Ivan Felipe Rodriguez1🌿, Thomas Fel1,2🌿, Gaurav Gaonkar1, Mohit Vaishnav1, Herbert Meyer3,
Peter Wilf4, Thomas Serre1🍂

        

1 Center for Computational Brain Science, Brown University
2 Kempner Institute, Harvard University
3 Florissant Fossil Beds National Monument, National Park Service
4 Department of Geosciences, Pennsylvania State University

🌿 Joint first authors  |  🍂 Corresponding author

  

Explore concepts and family classification | Identify unknown fossils

Overview

Leaf Lens is the companion platform to our study "Decoding Fossil Leaves with Artificial Intelligence: An application to the Florissant Formation". This website provides an interactive exploration of how deep neural networks learn to classify fossil angiosperm leaves—one of paleobotany's most persistent challenges.

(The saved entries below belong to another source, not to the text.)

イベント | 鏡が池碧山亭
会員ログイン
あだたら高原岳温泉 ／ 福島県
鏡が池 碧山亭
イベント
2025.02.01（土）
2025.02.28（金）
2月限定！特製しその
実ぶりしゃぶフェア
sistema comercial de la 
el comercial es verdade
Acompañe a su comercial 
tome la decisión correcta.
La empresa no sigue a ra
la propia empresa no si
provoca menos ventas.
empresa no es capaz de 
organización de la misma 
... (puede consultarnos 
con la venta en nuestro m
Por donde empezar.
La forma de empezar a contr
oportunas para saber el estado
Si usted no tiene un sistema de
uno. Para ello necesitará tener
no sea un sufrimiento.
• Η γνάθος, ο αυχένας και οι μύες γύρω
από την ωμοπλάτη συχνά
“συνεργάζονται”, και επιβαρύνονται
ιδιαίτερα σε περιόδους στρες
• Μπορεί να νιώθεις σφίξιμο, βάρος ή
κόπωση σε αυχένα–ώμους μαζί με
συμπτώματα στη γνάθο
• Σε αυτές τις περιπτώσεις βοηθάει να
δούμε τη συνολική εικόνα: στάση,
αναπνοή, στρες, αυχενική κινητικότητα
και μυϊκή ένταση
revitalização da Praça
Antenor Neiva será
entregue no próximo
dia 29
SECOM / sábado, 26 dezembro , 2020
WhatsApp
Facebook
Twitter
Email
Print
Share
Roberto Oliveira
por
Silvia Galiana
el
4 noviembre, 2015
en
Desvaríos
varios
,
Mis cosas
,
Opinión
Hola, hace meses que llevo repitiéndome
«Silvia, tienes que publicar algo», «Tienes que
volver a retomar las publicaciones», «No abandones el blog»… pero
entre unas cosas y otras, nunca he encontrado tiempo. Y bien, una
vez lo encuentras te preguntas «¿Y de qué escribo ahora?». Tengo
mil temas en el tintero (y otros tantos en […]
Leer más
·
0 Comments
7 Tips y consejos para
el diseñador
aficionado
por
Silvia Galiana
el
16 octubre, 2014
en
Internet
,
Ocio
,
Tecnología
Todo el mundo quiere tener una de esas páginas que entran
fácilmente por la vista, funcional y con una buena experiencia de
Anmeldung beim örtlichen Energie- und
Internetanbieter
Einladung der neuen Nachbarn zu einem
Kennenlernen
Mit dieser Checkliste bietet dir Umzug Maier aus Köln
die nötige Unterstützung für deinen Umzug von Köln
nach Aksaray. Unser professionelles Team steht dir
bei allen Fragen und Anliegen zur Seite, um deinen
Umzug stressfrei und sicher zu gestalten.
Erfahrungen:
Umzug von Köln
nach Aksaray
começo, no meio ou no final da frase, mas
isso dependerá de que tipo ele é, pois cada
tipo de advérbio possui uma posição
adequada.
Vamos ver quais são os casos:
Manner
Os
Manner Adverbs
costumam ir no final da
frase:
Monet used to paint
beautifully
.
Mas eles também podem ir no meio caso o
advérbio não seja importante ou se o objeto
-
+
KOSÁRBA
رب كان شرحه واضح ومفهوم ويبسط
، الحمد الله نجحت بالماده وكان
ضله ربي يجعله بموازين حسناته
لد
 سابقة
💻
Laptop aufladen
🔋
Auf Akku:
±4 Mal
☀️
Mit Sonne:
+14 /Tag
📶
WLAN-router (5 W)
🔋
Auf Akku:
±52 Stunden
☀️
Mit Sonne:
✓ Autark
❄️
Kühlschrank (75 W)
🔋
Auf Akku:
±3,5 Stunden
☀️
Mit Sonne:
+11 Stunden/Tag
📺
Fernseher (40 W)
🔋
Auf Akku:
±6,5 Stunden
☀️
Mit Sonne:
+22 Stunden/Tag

Our deep learning framework overcomes data scarcity by augmenting sparse fossil data with synthetic examples and aligning extant and fossil leaf domains through representational learning. We demonstrate this approach on the late Eocene Florissant flora of Colorado, achieving well over 90% accuracy for family-level classification across 142 dicot angiosperm families—compared to a chance level of just 3.5%.

Project goals

Our primary objective is to leverage Explainable AI techniques to understand the concepts that matter most for neural networks when classifying leaves. By revealing these concepts, we aim to provide:

  • Insights into the model's decision-making process, identifying the key features used for classification
  • A deeper understanding of the relationships between biological taxonomy and computational representations
  • Visual and interactive tools for exploring how concepts and families are structured within the learned representations

Our system addresses a fundamental challenge: the extreme scarcity of taxonomically vetted fossil specimens. While modern leaf specimens are abundant, fossilization processes—compression, mineralization, fragmentation—create a challenging domain shift between living and fossil forms.

Key highlights

  • Number of families: 142 dicot angiosperm families
  • Total dataset: Over 34,000 images (extant and fossil leaves)
  • Florissant fossils: 3,200 taxonomically vetted specimens spanning 23 families
  • Classification performance: Well over 90% top-5 accuracy (chance: 3.5%)
  • Discovered concepts: 2,000+ unique visual concepts extracted via sparse dictionary learning

Features

  • Interactive visualizations of over 2,000 learned concepts and their relations in embedding space
  • Family-level exploration of 142 dicot families with representative samples and explanatory maps
  • Concept pages presenting feature visualizations, top activating examples, and their taxonomic relevance
  • Comparisons between real fossils and high-fidelity synthetic fossils used for generative augmentation

Broader implications

This research advances one of paleobotany's central challenges—accurate identification of fossil angiosperm leaves—and demonstrates how state-of-the-art AI can be applied to scientific domains with limited training data. Using concept-based interpretability methods, our system surfaces botanically meaningful cues by visually summarizing subtle morphological features that define families across fossil and extant specimens, suggesting new diagnostic characters.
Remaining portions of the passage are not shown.